Dorian Martin, who helped to care for an aging grandmother and was...

Thursday, April 02, 2009

Hi, Elizabeth,

 

I'm so thankful that you had the opportunity to visit with your husband. And I do know what a shock it was. I was able to see Mom in the days after she was placed in the nursing home, and did see her deteriorate rather rapidly, especially in her ability to walk and to use the restroom herself.

 

I agree with Carol that you need to take time out for yourself now. My dad also went verbal abuse from Mom, and really had to take some time get over it. He would go out with friends for lunch or dinner, or a friend would come over and visit him. (At that point, he was living in the city where my parents' home was, so he was 7-hours away and couldn't visit Mom on a regular basis, which helped him relieve some of the strain he had been under.) You might try to go visit your husband a few times each week, but also make time to take care of yourself.
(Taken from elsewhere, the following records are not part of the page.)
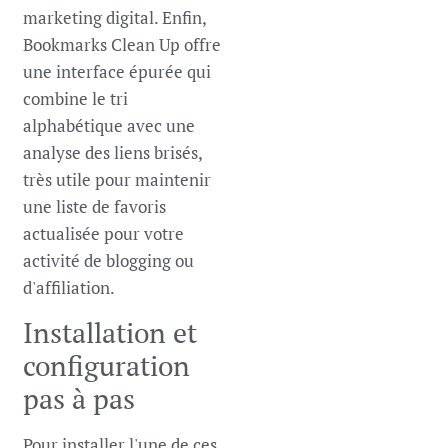
marketing digital. Enfin,
Bookmarks Clean Up offre
une interface épurée qui
combine le tri
alphabétique avec une
analyse des liens brisés,
très utile pour maintenir
une liste de favoris
actualisée pour votre
activité de blogging ou
d'affiliation.
Installation et
configuration
pas à pas
Pour installer l'une de ces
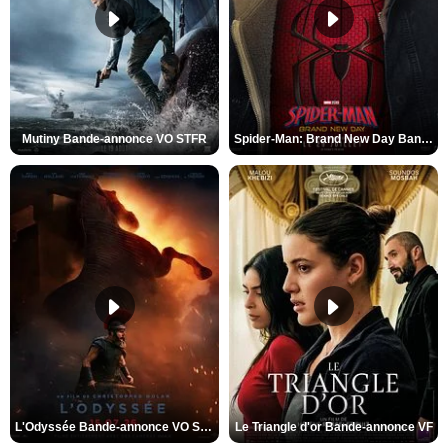
Mutiny Bande-annonce VO STFR
Spider-Man: Brand New Day Bande-annonce VO STFR
L'Odyssée Bande-annonce VO STFR
Le Triangle d'or Bande-annonce VF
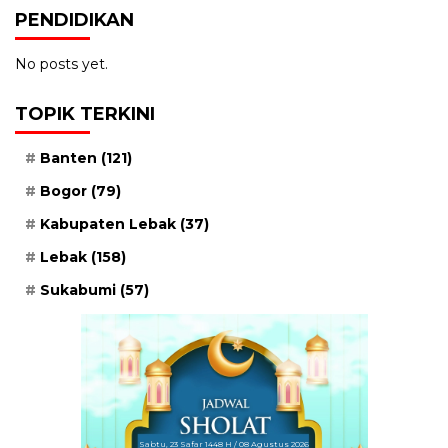
PENDIDIKAN
No posts yet.
TOPIK TERKINI
Banten
(121)
Bogor
(79)
Kabupaten Lebak
(37)
Lebak
(158)
Sukabumi
(57)
Sabtu, 23 Safar 1448 H / 08 Agustus 2026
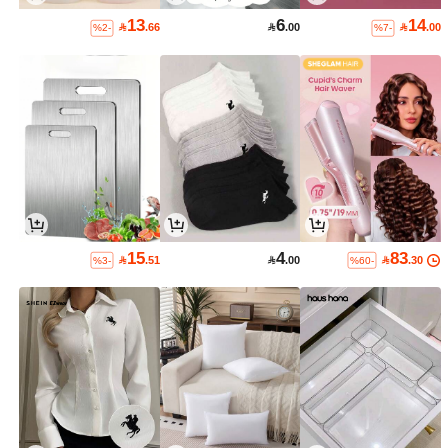
13
6
14

.66

.00

.00
%2-
%7-
15
4
83

.51

.00

.30
%3-
%60-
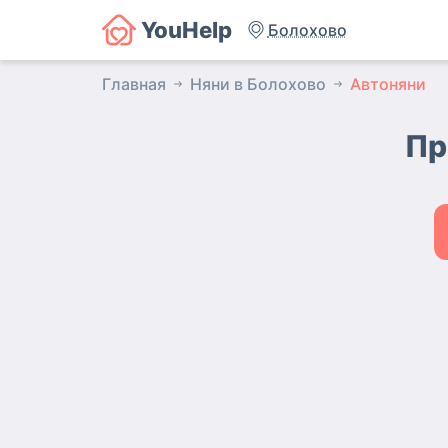
YouHelp
Болохово
Главная
Няни в Болохово
Автоняни
Пр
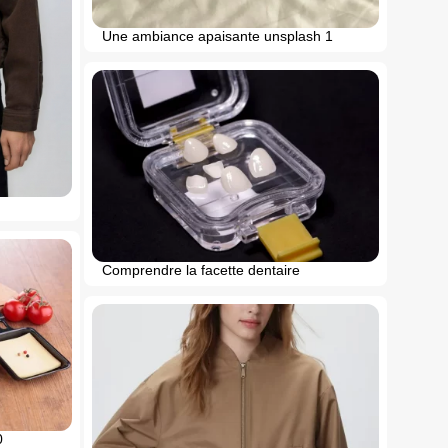
Une ambiance apaisante unsplash 1
Comprendre la facette dentaire
0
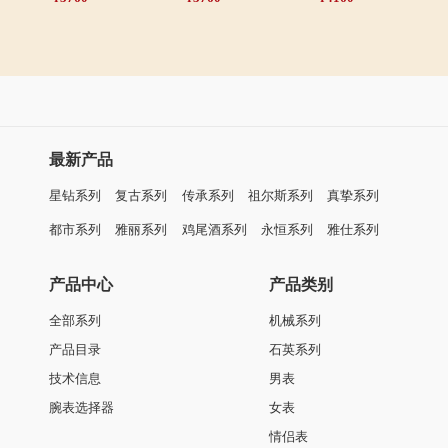
最新产品
星钻系列
复古系列
传承系列
祖尔斯系列
真挚系列
都市系列
雅丽系列
鸡尾酒系列
永恒系列
雅仕系列
产品中心
产品类别
全部系列
机械系列
产品目录
石英系列
技术信息
男表
腕表选择器
女表
情侣表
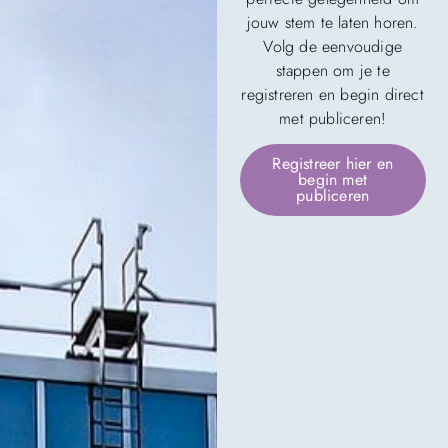
jouw stem te laten horen.
Volg de eenvoudige
stappen om je te
registreren en begin direct
met publiceren!
Registreer hier en
begin met
publiceren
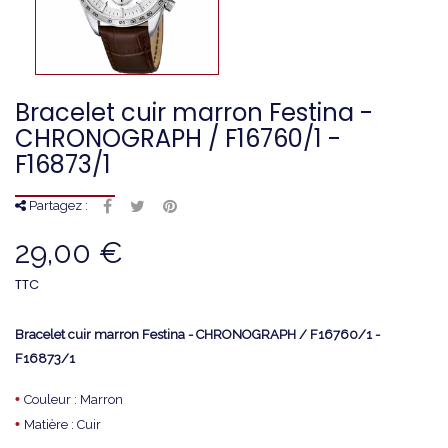
Bracelet cuir marron Festina -
CHRONOGRAPH / F16760/1 -
F16873/1
Partagez :
29,00 €
TTC
Bracelet cuir marron Festina - CHRONOGRAPH / F16760/1 -
F16873/1
•
Couleur : Marron
•
Matière : Cuir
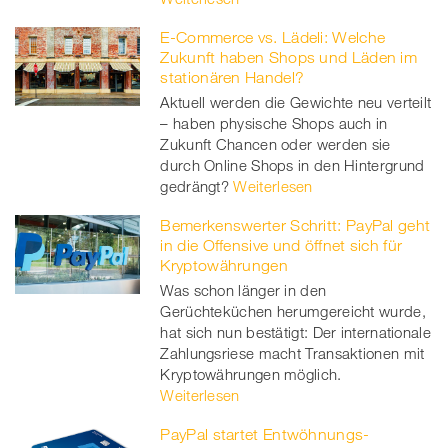
E-Commerce vs. Lädeli: Welche
Zukunft haben Shops und Läden im
stationären Handel?
Aktuell werden die Gewichte neu verteilt
– haben physische Shops auch in
Zukunft Chancen oder werden sie
durch Online Shops in den Hintergrund
gedrängt?
Weiterlesen
Bemerkenswerter Schritt: PayPal geht
in die Offensive und öffnet sich für
Kryptowährungen
Was schon länger in den
Gerüchteküchen herumgereicht wurde,
hat sich nun bestätigt: Der internationale
Zahlungsriese macht Transaktionen mit
Kryptowährungen möglich.
Weiterlesen
PayPal startet Entwöhnungs-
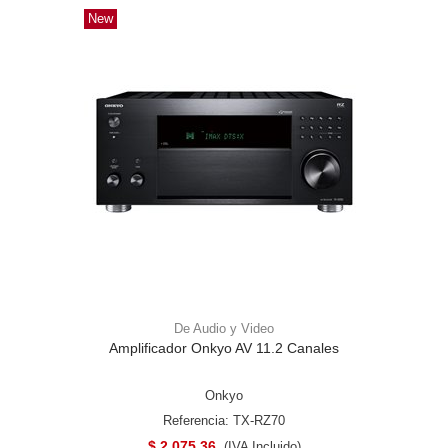
New
De Audio y Video
Amplificador Onkyo AV 11.2 Canales
Onkyo
Referencia: TX-RZ70
$ 2,075.36
(IVA Incluido)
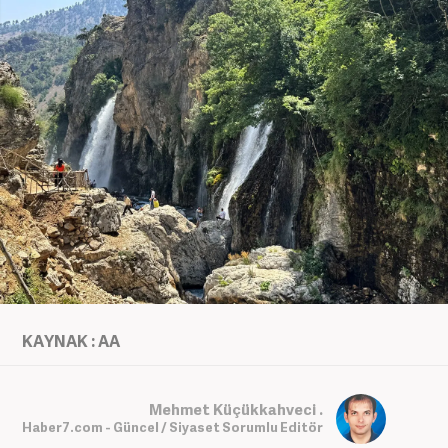
KAYNAK : AA
Mehmet Küçükkahveci .
Haber7.com - Güncel / Siyaset Sorumlu Editör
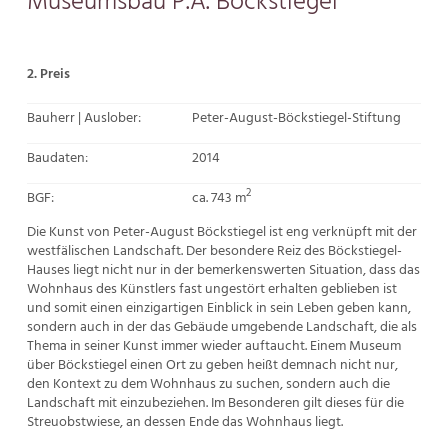
Museumsbau P.A. Böckstiegel
2. Preis
Bauherr | Auslober:
Peter-August-Böckstiegel-Stiftung
Baudaten:
2014
2
BGF:
ca. 743 m
Die Kunst von Peter-August Böckstiegel ist eng verknüpft mit der
westfälischen Landschaft. Der besondere Reiz des Böckstiegel-
Hauses liegt nicht nur in der bemerkenswerten Situation, dass das
Wohnhaus des Künstlers fast ungestört erhalten geblieben ist
und somit einen einzigartigen Einblick in sein Leben geben kann,
sondern auch in der das Gebäude umgebende Landschaft, die als
Thema in seiner Kunst immer wieder auftaucht. Einem Museum
über Böckstiegel einen Ort zu geben heißt demnach nicht nur,
den Kontext zu dem Wohnhaus zu suchen, sondern auch die
Landschaft mit einzubeziehen. Im Besonderen gilt dieses für die
Streuobstwiese, an dessen Ende das Wohnhaus liegt.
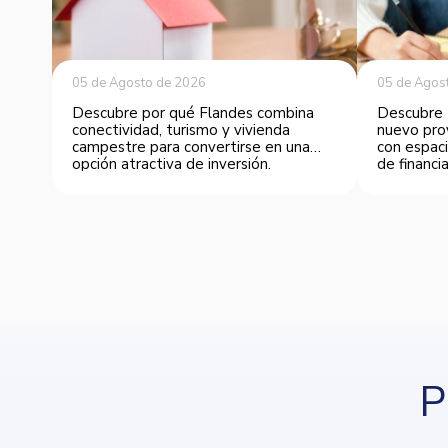
05 de Agosto de 2026
05 de Agos
Descubre por qué Flandes combina
Descubre 
conectividad, turismo y vivienda
nuevo pro
campestre para convertirse en una
con espaci
opción atractiva de inversión.
de financia
P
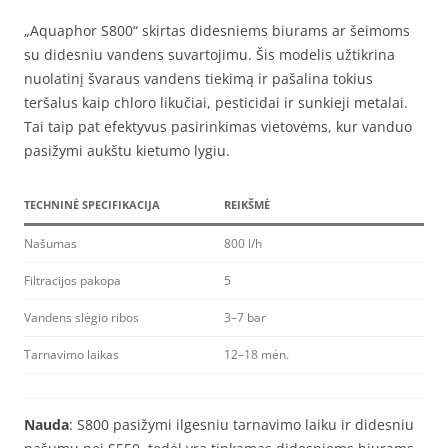
„Aquaphor S800“ skirtas didesniems biurams ar šeimoms
su didesniu vandens suvartojimu. Šis modelis užtikrina
nuolatinį švaraus vandens tiekimą ir pašalina tokius
teršalus kaip chloro likučiai, pesticidai ir sunkieji metalai.
Tai taip pat efektyvus pasirinkimas vietovėms, kur vanduo
pasižymi aukštu kietumo lygiu.
TECHNINĖ SPECIFIKACIJA
REIKŠMĖ
Našumas
800 l/h
Filtracijos pakopa
5
Vandens slėgio ribos
3–7 bar
Tarnavimo laikas
12–18 mėn.
Nauda
: S800 pasižymi ilgesniu tarnavimo laiku ir didesniu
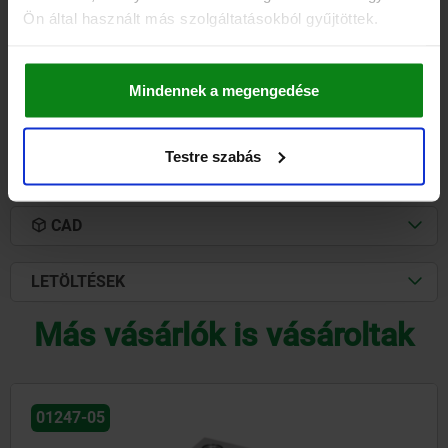
Rendelési szám:
01247-06-21608585125
Ön által használt más szolgáltatásokból gyűjtöttek.
190,18 €
RÉSZLETEK
hozzáértve Áfa
Mindennek a megengedése
hozzáértve szállítási költségek
Testre szabás
RÉSZLETEK
CAD
LETÖLTÉSEK
Más vásárlók is vásároltak
01247-05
Find time to exercise (which tends to help with depression). Prepare and eat healthy meals. Find a friend and do something fun. Go for a weekend to a bed and breakfast in a beautiful area of your state.

 

This time will be well-spent not only on you, but also eventually on your husband. I learned that caregiving didn't end when the loved one enters a care facility; instead, these responsibilities morph into an advocate role for the loved one. And to do that well and to be there for Mom when needed, I found I had to place my own self-care higher than it had been previously.

 

Again, take care and keep us posted!